We can see from the plan of the house (drawing 1) that the great dining room (converted into the saloon in 1797) is located on the ground floor at the centre of the south front. The executed ceiling in this room is centred on an irregular octagonal panel with a boarder of sea-horses, and ornamented with nautical motifs similar to the Admiralty Screen at Whitehall. There is no extant drawing for the executed ceiling design but its general outlines are shown in pencil, annotated by Adam, onto the relevant room of Leadbetter's survey plan (drawing 1).

It is not known if the arabesque and grotesque decorations, shown on these wall elevations were executed. Bolton and Stillman believed that work in the great dining room was most likely halted by Boscawen's death in 1761. There are, however, extant pencil lines beneath the wall silk which according to Stillman is evidence of preparation for the execution of Adam's designs.

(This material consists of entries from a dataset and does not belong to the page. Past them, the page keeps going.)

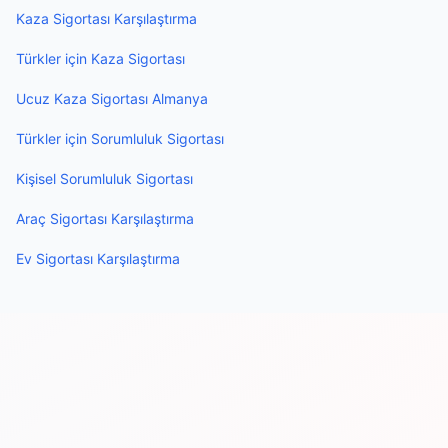
Kaza Sigortası Karşılaştırma
Türkler için Kaza Sigortası
Ucuz Kaza Sigortası Almanya
Türkler için Sorumluluk Sigortası
Kişisel Sorumluluk Sigortası
Araç Sigortası Karşılaştırma
Ev Sigortası Karşılaştırma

According to Harris the stucco decorations, appropriate for a dining room, were executed and then removed by Bonomi in 1797 when the room was transformed into a drawing room and hung with silk.

The combination of stucco work panels and ruinscapes - based on Adam's sketches from Italy - is an interesting one, and one reused by Adam at Bowood and Osterley. Their use alongside a modilioned cornice and door cornices on brackets is, according to Stillman, an early synthesis of Adam's old style from the Edinburgh office and all he had learnt in Italy.